Webinar: A Parent’s Guide to TikTok

DCU Anti-Bullying Centre and TikTok invite parents to attend a  webinar entitled “Anti-Bullying & Online Safety – A Parent’s Guide to TikTok” on Tuesday 15th February at 7.00 pm.

You can register via  this link: Click Here to Register.

This parent webinar links in with the FUSE anti bullying  Programme we are  currently running in our school from 3rd -6th class.

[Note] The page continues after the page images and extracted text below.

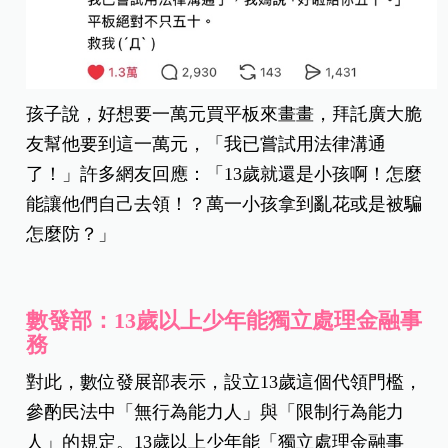
孩子說，好想要一萬元買平板來畫畫，拜託廣大脆
友幫他要到這一萬元，「我已嘗試用法律溝通
了！」許多網友回應：「13歲就還是小孩啊！怎麼
能讓他們自己去領！？萬一小孩拿到亂花或是被騙
怎麼防？」
數發部：13歲以上少年能獨立處理金融事
務
對此，數位發展部表示，設立13歲這個代領門檻，
參酌民法中「無行為能力人」與「限制行為能力
人」的規定。13歲以上少年能「獨立處理金融事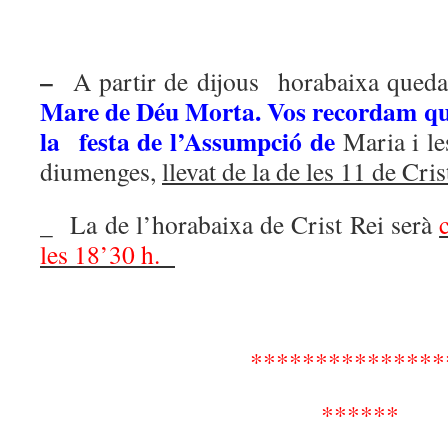
–
A partir de dijous horabaixa qued
Mare de Déu Morta. Vos recordam que 
la festa de l’Assumpció de
Maria i le
diumenges,
llevat de la de les 11 de Cri
_
La de l’horabaixa de Crist Rei serà
les 18’30 h.
***************
******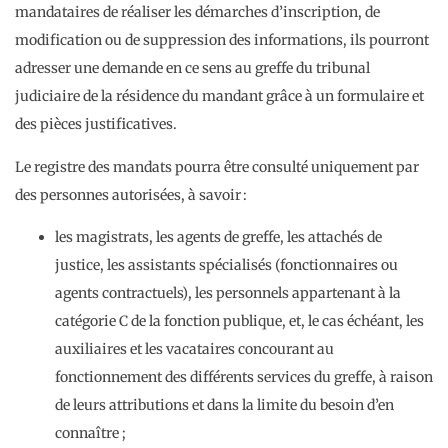
mandataires de réaliser les démarches d’inscription, de
modification ou de suppression des informations, ils pourront
adresser une demande en ce sens au greffe du tribunal
judiciaire de la résidence du mandant grâce à un formulaire et
des pièces justificatives.
Le registre des mandats pourra être consulté uniquement par
des personnes autorisées, à savoir :
les magistrats, les agents de greffe, les attachés de
justice, les assistants spécialisés (fonctionnaires ou
agents contractuels), les personnels appartenant à la
catégorie C de la fonction publique, et, le cas échéant, les
auxiliaires et les vacataires concourant au
fonctionnement des différents services du greffe, à raison
de leurs attributions et dans la limite du besoin d’en
connaître ;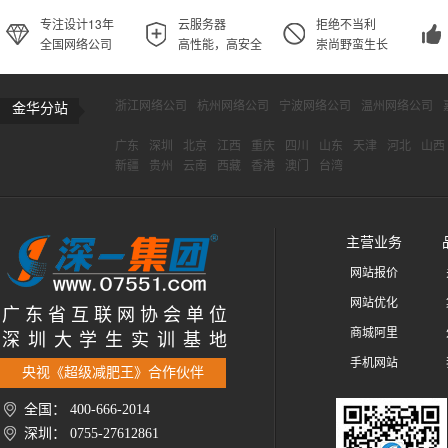
专注设计13年
云服务器
拒绝不当利
全国网络公司
高性能，高安全
崇尚野蛮生长
浙江网络公司
杭州网络公司
宁波网络公司
温州网络公司
金华分站
广东
深圳
北京
江西
重庆
四川
山东
天津
河北
山西
新疆
贵州
云南
西藏
香港
澳门
台湾
主营业务
网站报价
网站优化
广 东 省 互 联 网 协 会 单 位
商城阿里
深 圳 大 学 生 实 训 基 地
手机网站
央视《超级减肥王》合作伙伴
全国： 400-666-2014
深圳： 0755-27612861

FUSE Anti Bullying Program


This week to coincide with Safer Internet Day we are launching the FUSE Anti Bullying Program with pupils from 3rd class up. The FUSE Primary Anti-Bullying and Online Safety Programme was developed by the Anti-Bullying Centre (ABC) at Dublin City University and is the first research based Anti-Bullying and Online Safety Programme in Ireland

We are delighted to be a partner school with DCU Anti-Bullying Centre (ABC) delivering the FUSE Anti-Bullying & Online Safety Programme to our students.

In line with FUSE recommendations, we support the UNESCO Whole Education Approach in tackling Bullying and Online Safety in our school, which is led by our students and where their voices are valued and heard.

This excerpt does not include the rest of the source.